What is expected. Show each line of the listing in which the word "platform" occurs.

*****

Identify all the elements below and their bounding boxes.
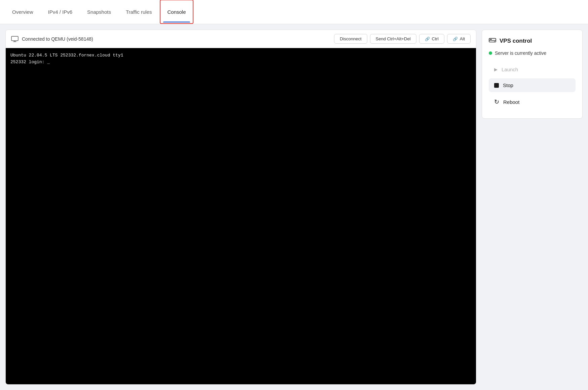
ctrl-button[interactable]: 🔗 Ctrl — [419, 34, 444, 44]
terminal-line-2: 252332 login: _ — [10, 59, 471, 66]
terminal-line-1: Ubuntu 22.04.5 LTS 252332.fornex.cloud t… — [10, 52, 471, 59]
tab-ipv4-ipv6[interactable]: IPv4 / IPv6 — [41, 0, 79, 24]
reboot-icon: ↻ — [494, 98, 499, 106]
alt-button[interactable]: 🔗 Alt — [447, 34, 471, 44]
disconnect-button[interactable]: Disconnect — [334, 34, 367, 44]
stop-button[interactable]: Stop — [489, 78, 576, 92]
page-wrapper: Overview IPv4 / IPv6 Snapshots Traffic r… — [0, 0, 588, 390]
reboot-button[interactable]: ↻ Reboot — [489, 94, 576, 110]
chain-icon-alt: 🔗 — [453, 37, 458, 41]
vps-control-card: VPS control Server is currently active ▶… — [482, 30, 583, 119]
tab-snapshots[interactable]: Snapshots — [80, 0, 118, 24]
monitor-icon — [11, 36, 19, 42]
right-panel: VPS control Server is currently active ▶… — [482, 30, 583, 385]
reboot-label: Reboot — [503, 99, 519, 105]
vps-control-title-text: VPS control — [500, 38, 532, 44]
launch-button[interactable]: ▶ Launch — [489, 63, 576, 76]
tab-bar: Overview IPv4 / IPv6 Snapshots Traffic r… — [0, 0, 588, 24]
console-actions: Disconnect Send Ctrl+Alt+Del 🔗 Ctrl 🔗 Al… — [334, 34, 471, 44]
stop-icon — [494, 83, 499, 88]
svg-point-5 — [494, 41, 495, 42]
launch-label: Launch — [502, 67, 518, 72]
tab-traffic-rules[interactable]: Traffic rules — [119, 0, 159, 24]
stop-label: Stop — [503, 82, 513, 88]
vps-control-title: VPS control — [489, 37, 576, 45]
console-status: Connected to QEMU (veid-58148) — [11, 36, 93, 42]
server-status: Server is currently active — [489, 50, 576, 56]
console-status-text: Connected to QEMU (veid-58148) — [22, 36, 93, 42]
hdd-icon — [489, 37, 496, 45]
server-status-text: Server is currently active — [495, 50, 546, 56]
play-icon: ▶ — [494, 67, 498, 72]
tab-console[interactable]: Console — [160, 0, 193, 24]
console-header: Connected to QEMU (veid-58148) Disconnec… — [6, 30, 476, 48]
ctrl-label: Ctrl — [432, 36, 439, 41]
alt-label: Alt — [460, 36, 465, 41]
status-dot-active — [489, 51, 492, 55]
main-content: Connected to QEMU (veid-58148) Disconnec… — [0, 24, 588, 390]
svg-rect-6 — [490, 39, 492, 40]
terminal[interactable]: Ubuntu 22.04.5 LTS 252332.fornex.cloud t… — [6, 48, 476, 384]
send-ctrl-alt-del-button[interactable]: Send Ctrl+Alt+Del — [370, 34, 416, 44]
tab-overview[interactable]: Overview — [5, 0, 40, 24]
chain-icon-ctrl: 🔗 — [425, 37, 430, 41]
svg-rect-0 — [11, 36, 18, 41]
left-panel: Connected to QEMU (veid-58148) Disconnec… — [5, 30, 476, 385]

*****

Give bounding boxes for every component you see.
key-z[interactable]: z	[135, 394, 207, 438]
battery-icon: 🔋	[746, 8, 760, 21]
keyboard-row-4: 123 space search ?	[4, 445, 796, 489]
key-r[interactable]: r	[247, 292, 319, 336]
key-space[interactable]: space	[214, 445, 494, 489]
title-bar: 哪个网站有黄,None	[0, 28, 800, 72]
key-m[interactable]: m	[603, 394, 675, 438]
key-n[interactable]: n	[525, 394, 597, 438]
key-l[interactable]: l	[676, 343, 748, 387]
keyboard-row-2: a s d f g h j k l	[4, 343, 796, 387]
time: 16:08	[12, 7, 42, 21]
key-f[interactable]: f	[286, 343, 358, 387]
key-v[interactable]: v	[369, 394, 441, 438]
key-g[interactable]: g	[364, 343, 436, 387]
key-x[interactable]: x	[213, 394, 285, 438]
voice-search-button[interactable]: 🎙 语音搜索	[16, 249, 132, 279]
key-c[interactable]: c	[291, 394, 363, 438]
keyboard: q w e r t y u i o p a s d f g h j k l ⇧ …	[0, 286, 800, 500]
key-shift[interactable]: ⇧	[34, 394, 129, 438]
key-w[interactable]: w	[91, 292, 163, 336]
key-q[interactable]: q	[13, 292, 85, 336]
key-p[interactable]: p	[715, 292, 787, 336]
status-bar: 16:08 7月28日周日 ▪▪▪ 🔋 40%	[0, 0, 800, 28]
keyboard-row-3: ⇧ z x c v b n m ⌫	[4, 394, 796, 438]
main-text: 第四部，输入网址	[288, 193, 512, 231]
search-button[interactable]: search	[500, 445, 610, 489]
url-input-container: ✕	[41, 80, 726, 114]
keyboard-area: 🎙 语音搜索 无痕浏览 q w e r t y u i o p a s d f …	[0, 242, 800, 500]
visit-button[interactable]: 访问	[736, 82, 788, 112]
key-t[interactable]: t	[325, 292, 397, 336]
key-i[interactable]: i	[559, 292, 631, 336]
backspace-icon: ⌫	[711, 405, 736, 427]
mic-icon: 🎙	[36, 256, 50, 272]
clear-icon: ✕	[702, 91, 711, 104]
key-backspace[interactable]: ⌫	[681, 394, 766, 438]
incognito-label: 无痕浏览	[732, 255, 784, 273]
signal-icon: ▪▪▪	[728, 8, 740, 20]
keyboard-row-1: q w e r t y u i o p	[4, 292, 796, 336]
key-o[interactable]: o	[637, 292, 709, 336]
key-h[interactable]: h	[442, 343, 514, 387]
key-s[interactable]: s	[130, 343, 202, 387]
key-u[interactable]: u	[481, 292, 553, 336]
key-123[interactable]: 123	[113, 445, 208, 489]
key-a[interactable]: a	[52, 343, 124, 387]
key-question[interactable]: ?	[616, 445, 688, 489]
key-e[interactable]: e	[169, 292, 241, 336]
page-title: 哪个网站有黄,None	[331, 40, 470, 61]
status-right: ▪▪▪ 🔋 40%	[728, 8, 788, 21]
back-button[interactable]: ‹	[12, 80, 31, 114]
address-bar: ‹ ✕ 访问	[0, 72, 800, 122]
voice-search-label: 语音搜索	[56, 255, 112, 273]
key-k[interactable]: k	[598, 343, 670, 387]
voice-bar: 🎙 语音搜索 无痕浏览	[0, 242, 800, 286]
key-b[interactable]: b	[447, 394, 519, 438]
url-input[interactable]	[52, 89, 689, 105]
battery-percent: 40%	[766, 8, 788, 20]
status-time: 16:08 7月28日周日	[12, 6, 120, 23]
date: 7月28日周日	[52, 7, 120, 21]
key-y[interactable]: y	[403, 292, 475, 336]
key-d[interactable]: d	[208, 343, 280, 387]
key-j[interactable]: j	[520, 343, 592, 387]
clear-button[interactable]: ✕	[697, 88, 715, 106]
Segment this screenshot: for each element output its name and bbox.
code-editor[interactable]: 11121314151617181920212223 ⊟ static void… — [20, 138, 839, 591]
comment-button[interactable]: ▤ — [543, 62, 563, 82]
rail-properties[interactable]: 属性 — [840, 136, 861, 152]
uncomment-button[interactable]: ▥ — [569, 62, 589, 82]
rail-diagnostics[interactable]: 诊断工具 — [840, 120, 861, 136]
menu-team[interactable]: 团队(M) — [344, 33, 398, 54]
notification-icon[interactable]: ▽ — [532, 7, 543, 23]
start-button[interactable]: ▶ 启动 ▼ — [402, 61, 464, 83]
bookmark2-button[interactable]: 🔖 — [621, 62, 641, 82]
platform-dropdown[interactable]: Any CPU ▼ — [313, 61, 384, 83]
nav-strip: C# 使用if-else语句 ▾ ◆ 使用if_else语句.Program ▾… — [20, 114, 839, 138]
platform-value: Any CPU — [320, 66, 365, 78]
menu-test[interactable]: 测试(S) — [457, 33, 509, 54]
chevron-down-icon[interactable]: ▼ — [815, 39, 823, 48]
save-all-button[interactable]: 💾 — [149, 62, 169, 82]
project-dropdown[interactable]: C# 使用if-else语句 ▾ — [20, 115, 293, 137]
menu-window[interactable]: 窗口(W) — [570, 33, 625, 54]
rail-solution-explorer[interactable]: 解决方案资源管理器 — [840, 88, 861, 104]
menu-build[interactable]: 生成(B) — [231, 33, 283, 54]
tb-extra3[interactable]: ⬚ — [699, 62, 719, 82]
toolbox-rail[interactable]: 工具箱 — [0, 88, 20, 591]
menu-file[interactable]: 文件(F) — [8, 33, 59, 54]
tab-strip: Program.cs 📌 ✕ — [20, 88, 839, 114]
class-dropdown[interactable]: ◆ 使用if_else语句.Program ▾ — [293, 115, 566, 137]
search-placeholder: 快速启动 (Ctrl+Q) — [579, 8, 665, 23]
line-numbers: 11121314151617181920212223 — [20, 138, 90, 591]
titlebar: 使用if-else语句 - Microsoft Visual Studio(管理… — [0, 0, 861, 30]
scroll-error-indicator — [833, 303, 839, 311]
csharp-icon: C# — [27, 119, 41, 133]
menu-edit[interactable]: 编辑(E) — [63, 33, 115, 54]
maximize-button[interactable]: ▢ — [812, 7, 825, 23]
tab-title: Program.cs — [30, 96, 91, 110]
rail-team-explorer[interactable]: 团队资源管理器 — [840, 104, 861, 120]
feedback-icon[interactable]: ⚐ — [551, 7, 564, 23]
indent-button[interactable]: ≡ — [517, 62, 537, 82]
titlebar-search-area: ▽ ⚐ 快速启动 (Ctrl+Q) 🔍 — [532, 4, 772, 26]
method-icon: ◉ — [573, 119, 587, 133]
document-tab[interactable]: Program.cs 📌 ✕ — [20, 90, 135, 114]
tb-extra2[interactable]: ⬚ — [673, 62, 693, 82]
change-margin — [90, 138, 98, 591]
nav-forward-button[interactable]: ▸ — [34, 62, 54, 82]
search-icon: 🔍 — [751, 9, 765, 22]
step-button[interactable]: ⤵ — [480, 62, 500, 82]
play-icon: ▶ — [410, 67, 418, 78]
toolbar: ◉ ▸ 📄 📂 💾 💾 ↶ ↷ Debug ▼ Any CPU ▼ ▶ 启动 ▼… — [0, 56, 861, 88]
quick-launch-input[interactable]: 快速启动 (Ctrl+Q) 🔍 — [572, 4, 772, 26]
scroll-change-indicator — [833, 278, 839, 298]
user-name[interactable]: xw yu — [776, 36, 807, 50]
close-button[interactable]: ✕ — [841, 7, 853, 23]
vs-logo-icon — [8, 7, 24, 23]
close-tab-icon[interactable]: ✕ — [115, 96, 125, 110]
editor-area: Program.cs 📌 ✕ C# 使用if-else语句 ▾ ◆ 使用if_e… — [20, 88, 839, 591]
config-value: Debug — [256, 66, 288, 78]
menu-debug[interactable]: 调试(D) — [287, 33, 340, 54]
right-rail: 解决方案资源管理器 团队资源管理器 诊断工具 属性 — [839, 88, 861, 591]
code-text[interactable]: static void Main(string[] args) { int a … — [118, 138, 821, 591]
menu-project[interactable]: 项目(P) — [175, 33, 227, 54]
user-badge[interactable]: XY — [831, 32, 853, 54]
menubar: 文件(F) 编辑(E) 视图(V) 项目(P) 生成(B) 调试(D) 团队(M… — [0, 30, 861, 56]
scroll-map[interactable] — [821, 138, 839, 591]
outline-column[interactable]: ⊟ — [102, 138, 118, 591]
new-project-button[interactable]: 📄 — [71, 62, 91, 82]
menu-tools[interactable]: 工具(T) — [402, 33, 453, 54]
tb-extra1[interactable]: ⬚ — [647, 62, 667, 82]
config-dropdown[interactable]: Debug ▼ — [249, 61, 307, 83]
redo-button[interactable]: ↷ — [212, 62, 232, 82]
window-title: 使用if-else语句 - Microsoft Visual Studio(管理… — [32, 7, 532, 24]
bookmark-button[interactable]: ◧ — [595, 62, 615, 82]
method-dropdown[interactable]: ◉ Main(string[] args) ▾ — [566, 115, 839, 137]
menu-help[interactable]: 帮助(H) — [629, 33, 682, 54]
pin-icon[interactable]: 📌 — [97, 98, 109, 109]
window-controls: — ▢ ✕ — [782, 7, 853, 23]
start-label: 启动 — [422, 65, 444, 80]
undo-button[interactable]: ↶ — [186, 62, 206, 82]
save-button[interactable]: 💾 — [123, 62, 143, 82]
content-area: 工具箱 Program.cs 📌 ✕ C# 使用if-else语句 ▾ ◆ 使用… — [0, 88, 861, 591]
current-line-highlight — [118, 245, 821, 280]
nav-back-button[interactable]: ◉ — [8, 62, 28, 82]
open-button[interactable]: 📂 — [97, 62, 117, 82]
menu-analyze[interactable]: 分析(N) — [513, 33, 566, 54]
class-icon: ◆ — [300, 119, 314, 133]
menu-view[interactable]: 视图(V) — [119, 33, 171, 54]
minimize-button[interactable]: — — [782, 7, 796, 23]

*****

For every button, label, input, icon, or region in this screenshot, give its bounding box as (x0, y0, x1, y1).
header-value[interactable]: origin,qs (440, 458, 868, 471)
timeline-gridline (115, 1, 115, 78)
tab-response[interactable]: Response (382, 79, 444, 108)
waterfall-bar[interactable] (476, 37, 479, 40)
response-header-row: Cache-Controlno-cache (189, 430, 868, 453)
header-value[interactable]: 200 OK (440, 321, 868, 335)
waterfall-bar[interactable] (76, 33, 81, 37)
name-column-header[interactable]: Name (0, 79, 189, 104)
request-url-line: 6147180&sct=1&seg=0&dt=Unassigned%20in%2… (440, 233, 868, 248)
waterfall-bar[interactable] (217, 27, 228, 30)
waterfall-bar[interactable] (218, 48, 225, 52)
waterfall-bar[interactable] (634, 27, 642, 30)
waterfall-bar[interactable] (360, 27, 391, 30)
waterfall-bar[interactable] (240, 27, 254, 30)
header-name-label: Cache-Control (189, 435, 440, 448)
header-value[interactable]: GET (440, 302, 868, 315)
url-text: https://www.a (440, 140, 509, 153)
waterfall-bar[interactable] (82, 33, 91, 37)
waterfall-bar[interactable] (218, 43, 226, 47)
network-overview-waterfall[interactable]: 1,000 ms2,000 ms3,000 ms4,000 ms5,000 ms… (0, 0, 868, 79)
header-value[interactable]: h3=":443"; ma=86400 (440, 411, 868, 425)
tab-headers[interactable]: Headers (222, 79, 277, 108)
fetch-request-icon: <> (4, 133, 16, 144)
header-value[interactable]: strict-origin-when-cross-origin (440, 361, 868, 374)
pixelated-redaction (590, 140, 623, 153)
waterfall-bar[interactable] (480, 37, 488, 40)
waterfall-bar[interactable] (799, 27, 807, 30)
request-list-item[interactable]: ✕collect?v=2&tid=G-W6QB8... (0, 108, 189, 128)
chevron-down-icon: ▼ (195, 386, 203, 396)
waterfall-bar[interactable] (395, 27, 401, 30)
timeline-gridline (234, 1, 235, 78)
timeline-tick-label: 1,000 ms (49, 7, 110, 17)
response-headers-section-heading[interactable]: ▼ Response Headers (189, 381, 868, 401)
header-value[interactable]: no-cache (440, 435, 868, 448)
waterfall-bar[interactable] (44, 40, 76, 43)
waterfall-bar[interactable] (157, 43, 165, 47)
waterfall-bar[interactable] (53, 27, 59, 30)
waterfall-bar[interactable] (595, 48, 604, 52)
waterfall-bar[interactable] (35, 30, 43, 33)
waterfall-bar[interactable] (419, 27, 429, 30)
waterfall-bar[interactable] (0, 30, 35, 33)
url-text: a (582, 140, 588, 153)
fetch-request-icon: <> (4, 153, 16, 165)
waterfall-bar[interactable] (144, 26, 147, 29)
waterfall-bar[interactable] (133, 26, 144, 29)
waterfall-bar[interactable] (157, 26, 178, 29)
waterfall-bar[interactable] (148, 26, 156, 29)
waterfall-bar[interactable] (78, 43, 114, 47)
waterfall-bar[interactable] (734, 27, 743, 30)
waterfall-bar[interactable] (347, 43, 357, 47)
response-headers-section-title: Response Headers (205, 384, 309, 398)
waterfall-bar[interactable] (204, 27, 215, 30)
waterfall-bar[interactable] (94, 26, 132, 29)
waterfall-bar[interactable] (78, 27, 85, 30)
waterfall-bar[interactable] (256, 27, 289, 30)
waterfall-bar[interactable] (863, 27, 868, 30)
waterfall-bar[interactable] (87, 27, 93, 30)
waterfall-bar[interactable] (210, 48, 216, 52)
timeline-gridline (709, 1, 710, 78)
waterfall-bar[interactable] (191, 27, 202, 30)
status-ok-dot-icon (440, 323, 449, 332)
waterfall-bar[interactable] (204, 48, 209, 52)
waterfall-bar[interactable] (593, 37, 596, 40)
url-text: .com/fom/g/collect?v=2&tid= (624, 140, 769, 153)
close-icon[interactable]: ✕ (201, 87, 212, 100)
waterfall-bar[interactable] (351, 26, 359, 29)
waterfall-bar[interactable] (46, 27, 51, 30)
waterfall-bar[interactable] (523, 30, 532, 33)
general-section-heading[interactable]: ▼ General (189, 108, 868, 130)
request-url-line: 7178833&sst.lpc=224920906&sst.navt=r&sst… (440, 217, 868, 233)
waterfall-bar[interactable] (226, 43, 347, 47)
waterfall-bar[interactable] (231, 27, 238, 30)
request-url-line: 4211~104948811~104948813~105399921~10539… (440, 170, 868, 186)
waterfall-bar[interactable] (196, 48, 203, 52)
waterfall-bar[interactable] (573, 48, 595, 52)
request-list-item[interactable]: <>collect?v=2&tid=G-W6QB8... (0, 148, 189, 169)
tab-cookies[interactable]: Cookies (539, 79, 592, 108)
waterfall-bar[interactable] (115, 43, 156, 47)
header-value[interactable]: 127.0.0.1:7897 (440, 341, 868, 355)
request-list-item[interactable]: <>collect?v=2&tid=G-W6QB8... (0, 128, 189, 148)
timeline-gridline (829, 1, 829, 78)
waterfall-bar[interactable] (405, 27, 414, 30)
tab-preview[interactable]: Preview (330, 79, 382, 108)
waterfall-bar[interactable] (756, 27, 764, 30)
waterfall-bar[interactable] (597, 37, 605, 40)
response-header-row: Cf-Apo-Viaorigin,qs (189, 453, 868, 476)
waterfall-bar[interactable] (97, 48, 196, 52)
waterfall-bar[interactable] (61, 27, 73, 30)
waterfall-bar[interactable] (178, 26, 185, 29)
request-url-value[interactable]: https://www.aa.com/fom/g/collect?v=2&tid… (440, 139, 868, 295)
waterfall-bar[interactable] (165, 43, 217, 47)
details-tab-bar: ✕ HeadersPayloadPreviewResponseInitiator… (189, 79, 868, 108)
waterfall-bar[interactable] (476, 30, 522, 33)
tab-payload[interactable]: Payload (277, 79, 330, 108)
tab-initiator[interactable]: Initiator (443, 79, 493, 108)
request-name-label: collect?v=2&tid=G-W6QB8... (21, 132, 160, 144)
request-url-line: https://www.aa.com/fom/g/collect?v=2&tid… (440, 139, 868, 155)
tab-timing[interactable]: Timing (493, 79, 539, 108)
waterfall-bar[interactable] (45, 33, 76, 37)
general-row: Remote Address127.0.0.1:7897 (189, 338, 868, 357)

*****

Exercise response.
platform-dropdown[interactable]: Any CPU ▼ — [313, 61, 384, 83]
platform-value: Any CPU — [320, 66, 365, 78]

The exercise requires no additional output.